Jiyoon Lee plays Violin Concertos by Korngold and Nielsen [Odense Symphony Orchestra/Kristiina Poska; Orchid Classics]

5 of 5 stars

Korngold
Violin Concerto in D, Op.35
Nielsen
Concerto for Violin and Orchestra, FS61/Op.33

Jiyoon Lee (violin)

Odense Symphony Orchestra
Kristiina Poska

Recorded 26-28 June 2017 in Carl Nielsen Hall, Odense, Denmark


Reviewed by: Colin Anderson

Reviewed: May 2018
CD No: ORCHID CLASSICS
ORC 100079
Duration: 65 minutes

 

 

Having taken joint first prize at the 2016 Carl Nielsen Violin Competition, it is appropriate that Jiyoon Lee (from South Korea) should include music by the eponymous Dane for her debut recording. She is very impressive in Nielsen’s adorable Violin Concerto and enjoys a positive collaboration with Kristiina Poska who ensures that the opening is suitably arresting, a tension-filled space for Lee to impress in terms of technique and timbre, and, most of all in musicianship, attacking the roulade of notes (Nielsen writing adroitly for his own instrument) before yielding to some magical if yearning expression. With the arrival of the section marked Allegro cavalleresco (not given a separate track, unfortunately), which cues a gloriously expansive tune and further swashbuckling challenges for the soloist, the musicians all give of their best, finding a fantasy-narrative aspect, Lee in dramatic charge of the cadenza, and the coda (with imposing horn trills and timpani strokes) is very exciting.
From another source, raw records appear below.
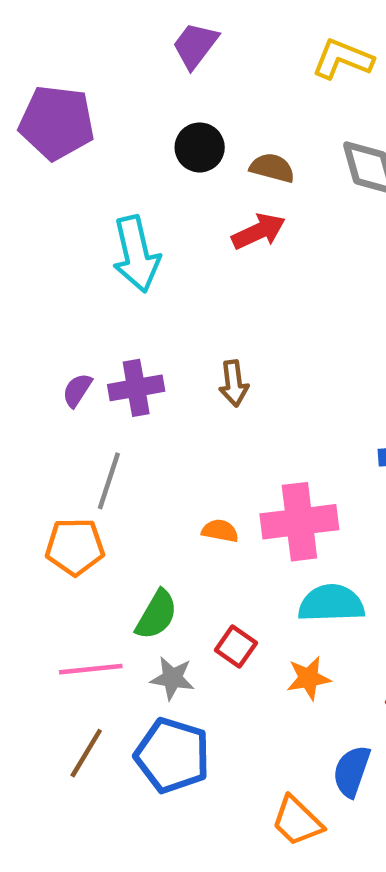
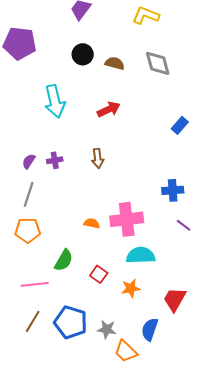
red arrow: (259, 231) -> (109, 109), moved
purple cross: (136, 388) -> (55, 160), size x0.7
gray line: (109, 481) -> (29, 194), moved
gray star: (172, 678) -> (107, 329), moved

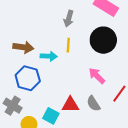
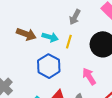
cyan arrow: (49, 56) -> (50, 37), moved
blue hexagon: (28, 78) -> (49, 66), moved

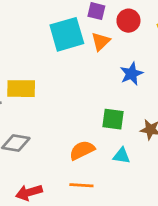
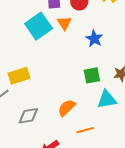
orange semicircle: (82, 150) -> (67, 108), moved
cyan triangle: (122, 156) -> (107, 99), size x1.5

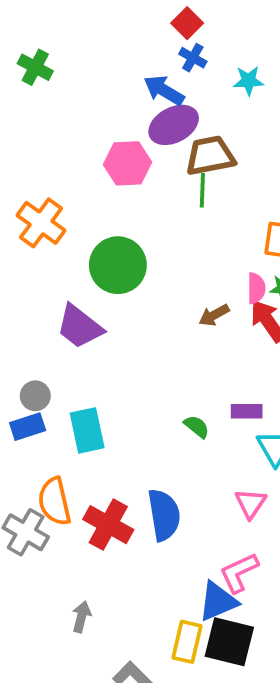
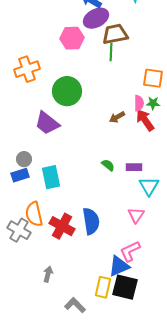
orange cross: (41, 223) -> (27, 69), turned 35
green semicircle: (197, 427) -> (108, 165), moved

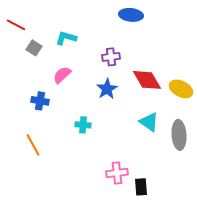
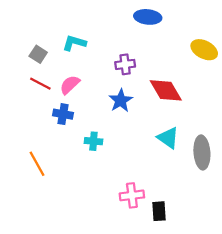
red line: (16, 25) -> (40, 84), moved
yellow ellipse: (181, 89) -> (204, 50), moved
blue cross: (40, 101) -> (63, 114), moved

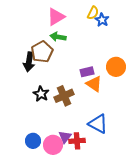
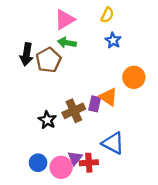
blue star: (102, 20) -> (113, 40), moved
black arrow: (29, 62) -> (26, 54), moved
purple rectangle: (87, 72) -> (95, 104), moved, turned -64
black star: (41, 94) -> (47, 120), moved

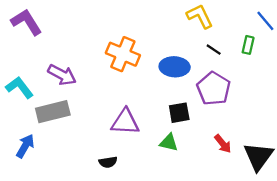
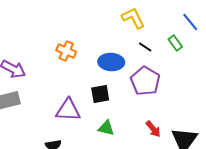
green rectangle: (248, 45) -> (175, 43), turned -49
orange cross: (123, 54) -> (66, 51), size x0.7
black square: (179, 113) -> (100, 94), moved

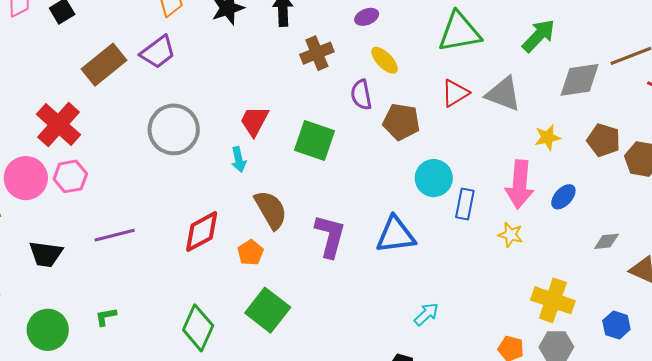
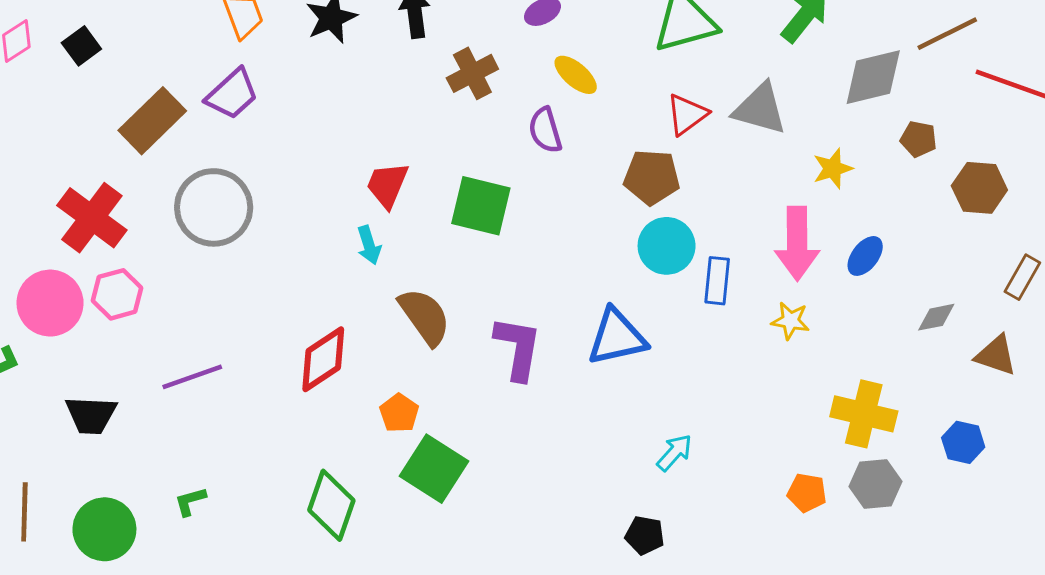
brown pentagon: (401, 122) -> (652, 177), moved
gray circle: (174, 129) -> (214, 207), moved
brown pentagon: (604, 140) -> (919, 139), moved, size x0.7
orange pentagon: (250, 253) -> (399, 413), moved

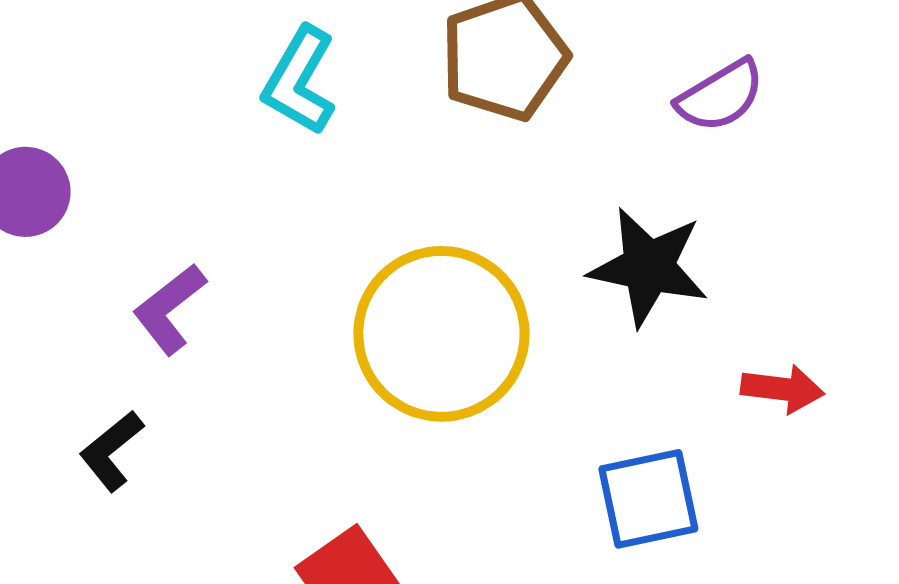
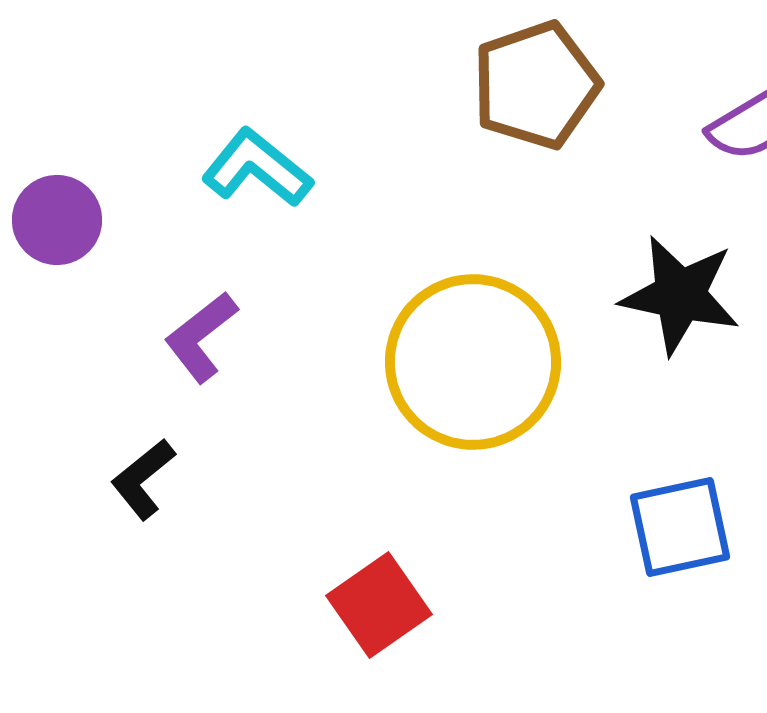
cyan L-shape: (299, 81) -> (257, 168), moved, turned 99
In the second movement, similarly structured – slow (preparatory)-fast (main) – Lee bathes the Poco adagio in bittersweet remembrances and (tracked this time) brings freshness to the quirky dance-steps of the Allegretto scherzando, during which the Odense woodwinds are elegantly pointed.

Erich Wolfgang Korngold’s Violin Concerto is getting out quite a lot these days; rightly so – romantic, soulful and (in the Finale) exhilarating, fabulously orchestrated – it hit the ground running with Heifetz’s now-vintage if timeless recording. Lee and Poska conspire a distinguished account, the very opening seductive, Lee tugging at the heartstrings with emotional address, from inside the music, and rich tone to feed the senses with filmic images (Korngold carried his style into his Hollywood career, such as Adventures of Robin Hood, and Sea Hawk, both starring Errol Flynn) and nurture those deep feelings that words can’t get near.

Make no mistake, Jiyoon Lee is a major talent (and Kristiina Poska shouldn’t be left out of this equation), a sensitive and searching artist, with bags of confidence; if I were a conductor I’d be straight on the phone to her management to arrange a concert date. The recorded sound is very good, bold and vivid, well-balanced between violinist and orchestra – the latter properly equal – however, turn the volume down a little to reduce fortissimo fierceness and the reproduction becomes excellent.